6 Ch 16 Dimensionality Reduction

Dimensionality reduction transforms a data set from a high-dimensional space into a low-dimensional space, and can be a good choice when you suspect there are “too many” variables. An excess of variables, usually predictors, can be a problem because it is difficult to understand or visualize data in higher dimensions.

  • Principal component analysis (PCA) unsupervised and uncorrelated

  • Partial least squares (PCA) supervised

“It tries to find components that simultaneously maximize the variation in the predictors while also maximizing the relationship between those components and the outcome.”

  • Independent Component Analysis (ICA) statistically independent

7 Ch 19 Trusting Predictions

How do we avoid inappropriate predictions?

  • Equivocal zones use the predicted values to alert the user that the results may be suspect.

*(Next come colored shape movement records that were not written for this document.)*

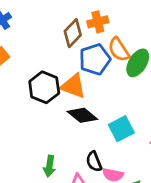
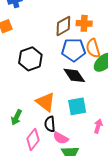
orange triangle: (73, 86) -> (45, 102), moved
black diamond: (82, 115) -> (74, 75), moved

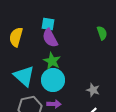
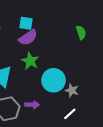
purple semicircle: (50, 38) -> (28, 38), turned -96
cyan circle: (53, 80) -> (53, 80), moved

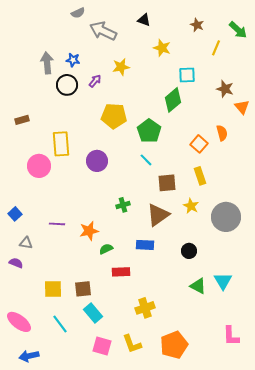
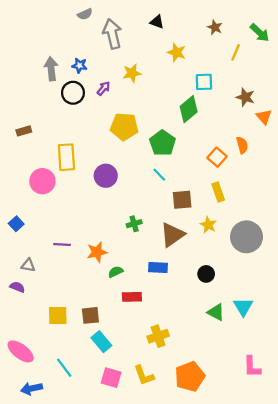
gray arrow: (103, 31) -> (112, 34), turned 52
blue square: (15, 214) -> (16, 224), moved
cyan line: (60, 324) -> (64, 368), moved

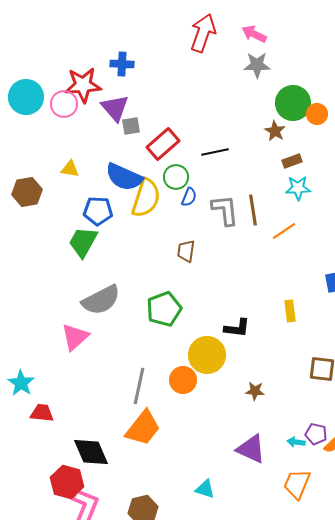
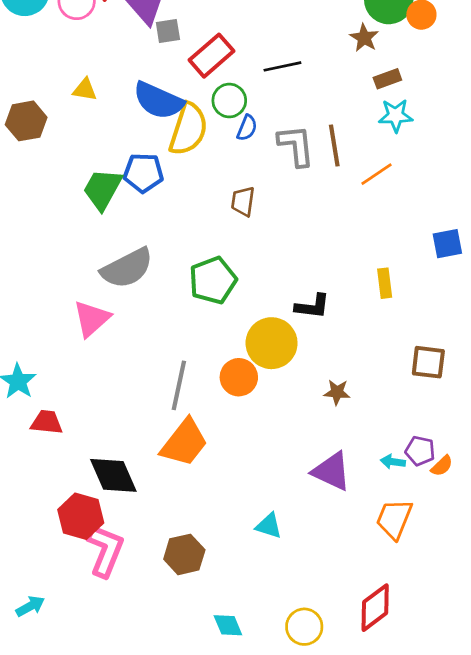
blue pentagon: (98, 211) -> (143, 173), moved

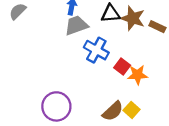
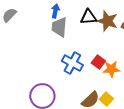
gray trapezoid: (76, 25) -> (59, 27), turned -65
blue cross: (96, 50) -> (72, 63), moved

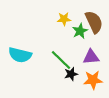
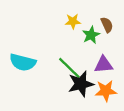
brown semicircle: (94, 22) -> (107, 25), size x0.6
black star: (71, 74) -> (81, 84), size x1.6

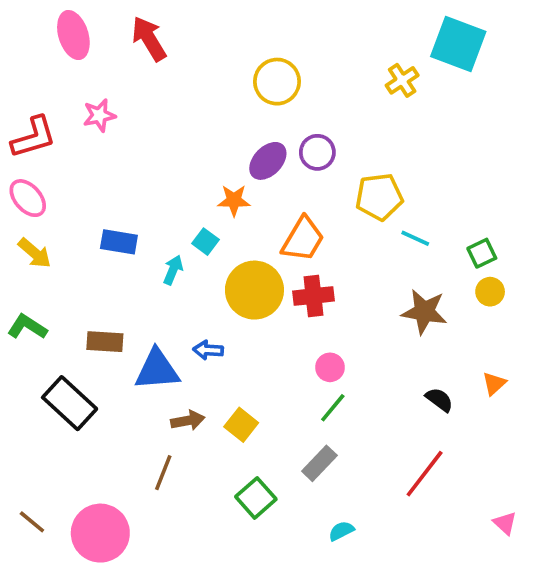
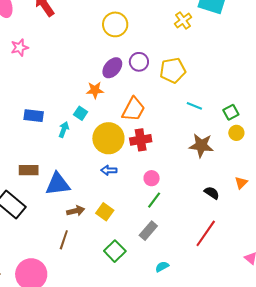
yellow pentagon: (379, 197) -> (173, 70), moved
blue arrow: (208, 350) -> (109, 170), moved

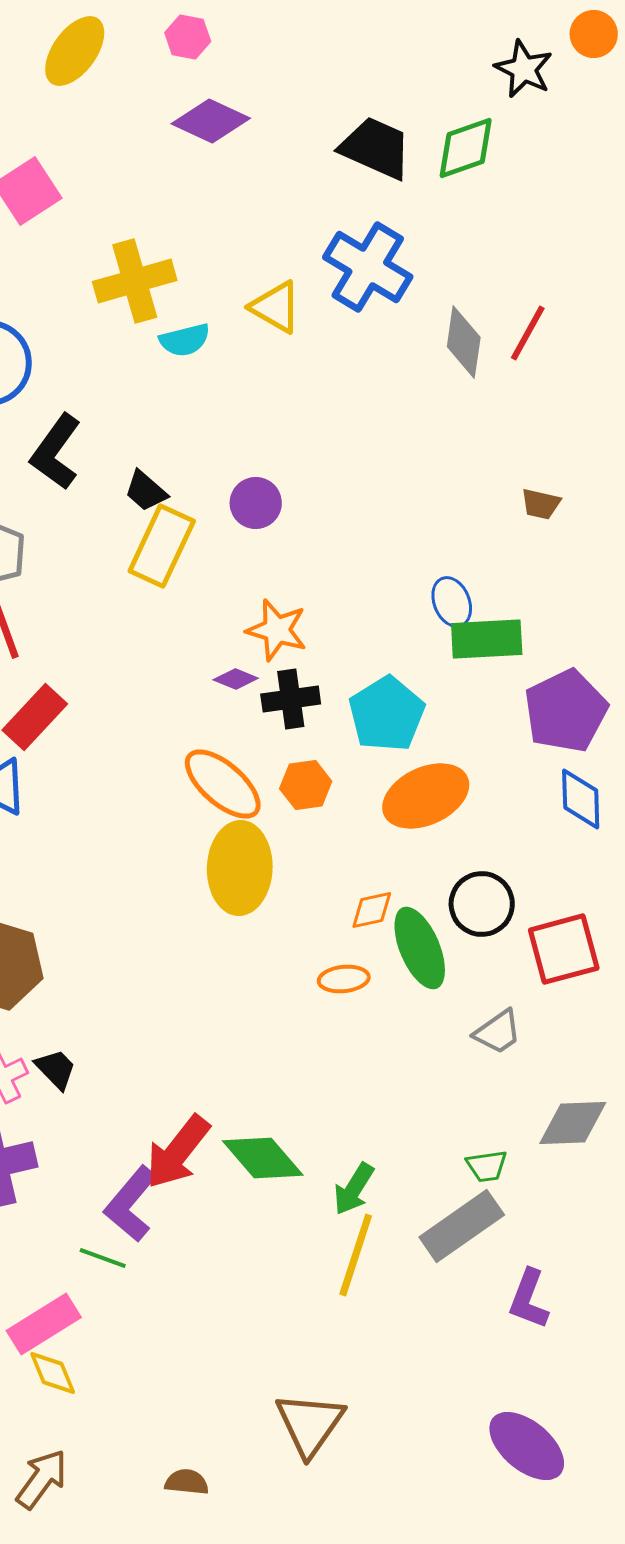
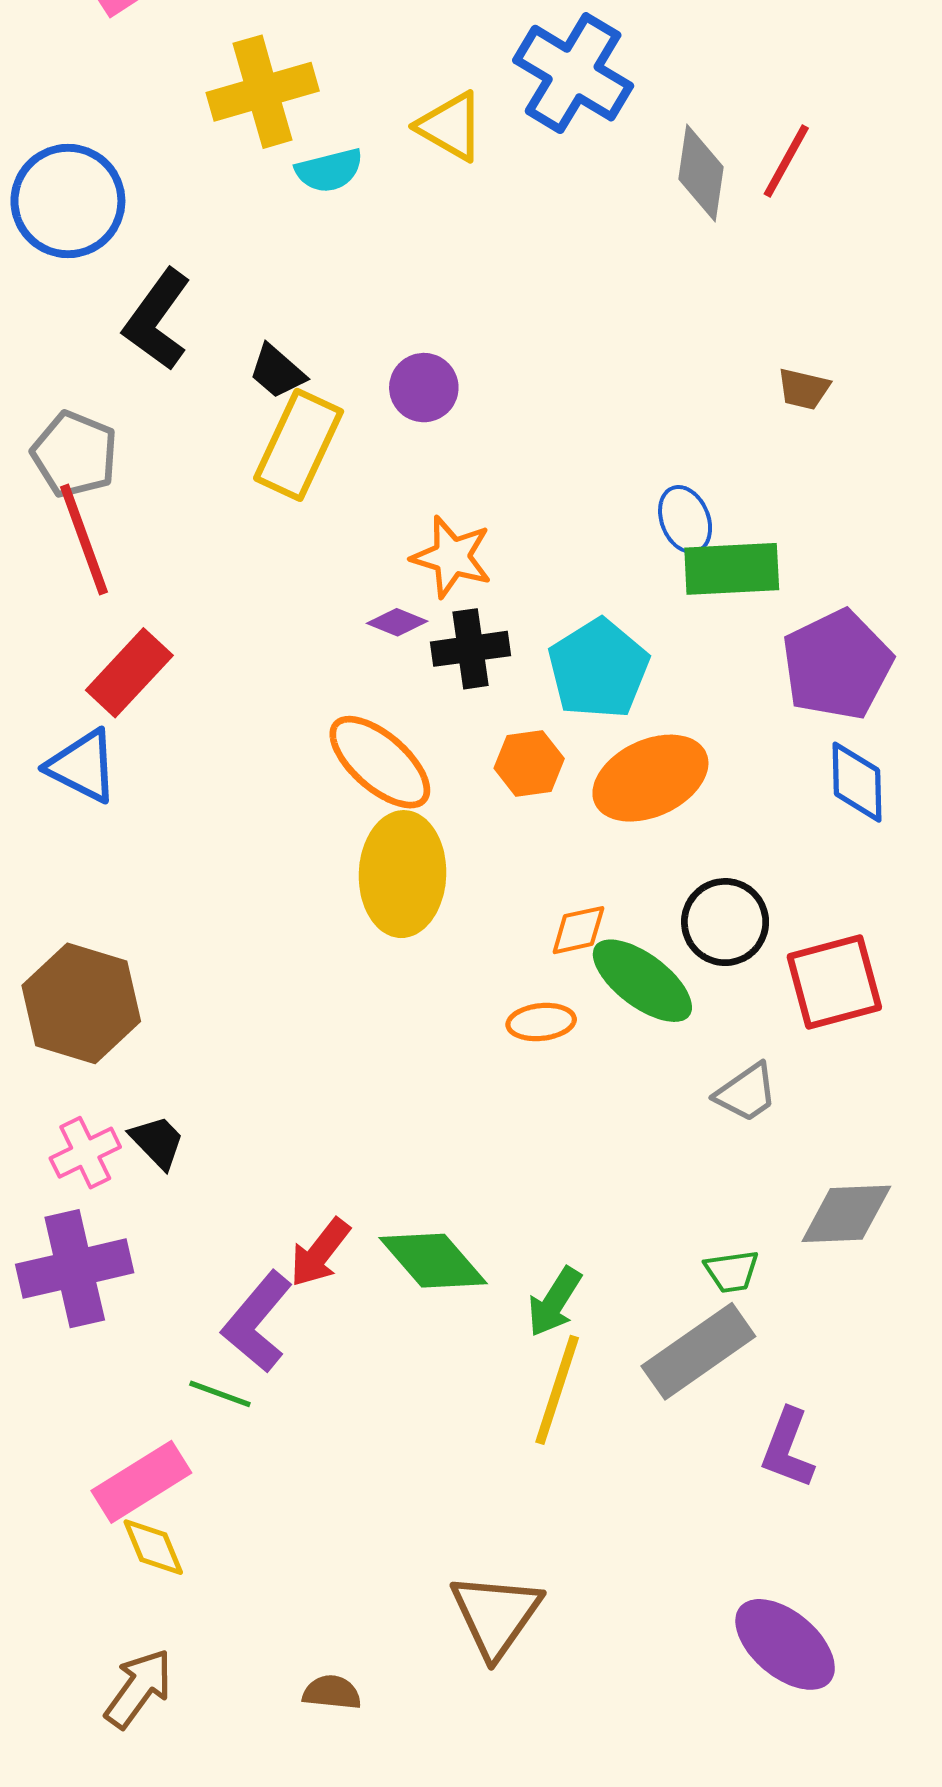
orange hexagon: (306, 785) -> (529, 763), moved
green ellipse: (420, 948) -> (642, 981), turned -30
red arrow: (178, 1152) -> (320, 1253), size x0.7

  • Applicability uses the predictors to measure the amount of extrapolation (if any) for new samples.

library(tidymodels)
tidymodels_prefer()
simulate_two_classes <- 
  function (n, error = 0.1, eqn = quote(-1 - 2 * x - 0.2 * x^2 + 2 * y^2))  {
    # Slightly correlated predictors
    sigma <- matrix(c(1, 0.7, 0.7, 1), nrow = 2, ncol = 2)
    dat <- MASS::mvrnorm(n = n, mu = c(0, 0), Sigma = sigma)
    colnames(dat) <- c("x", "y")
    cls <- paste0("class_", 1:2)
    dat <- 
      as_tibble(dat) %>% 
      mutate(
        linear_pred = !!eqn,
        # Add some misclassification noise
        linear_pred = linear_pred + rnorm(n, sd = error),
        prob = binomial()$linkinv(linear_pred),
        class = ifelse(prob > runif(n), cls[1], cls[2]),
        class = factor(class, levels = cls)
      )
    dplyr::select(dat, x, y, class)
  }
set.seed(1901)
training_set <- simulate_two_classes(200)
testing_set  <- simulate_two_classes(50)

We estimate a logistic regression model using Bayesian methods (using the default Gaussian prior distributions for the parameters):

two_class_mod <- 
  logistic_reg() %>% 
  set_engine("stan", seed = 1902) %>% 
  fit(class ~ . + I(x^2)+ I(y^2), data = training_set)
print(two_class_mod, digits = 3)
## parsnip model object
## 
## stan_glm
##  family:       binomial [logit]
##  formula:      class ~ . + I(x^2) + I(y^2)
##  observations: 200
##  predictors:   5
## ------
##             Median MAD_SD
## (Intercept)  1.092  0.287
## x            2.290  0.423
## y            0.314  0.354
## I(x^2)       0.077  0.307
## I(y^2)      -2.465  0.424
## 
## ------
## * For help interpreting the printed output see ?print.stanreg
## * For info on the priors used see ?prior_summary.stanreg

The fitted class boundary is overlaid onto the test set. The data points closest to the class boundary are the most uncertain. If their values changed slightly, their predicted class might change. One simple method for disqualifying some results is to call them “equivocal” if the values are within some range around 50% (or whatever the appropriate probability cutoff might be for a certain situation). Depending on the problem that the model is being applied to, this might indicate that another measurement should be collected or that we require more information before a trustworthy prediction is possible.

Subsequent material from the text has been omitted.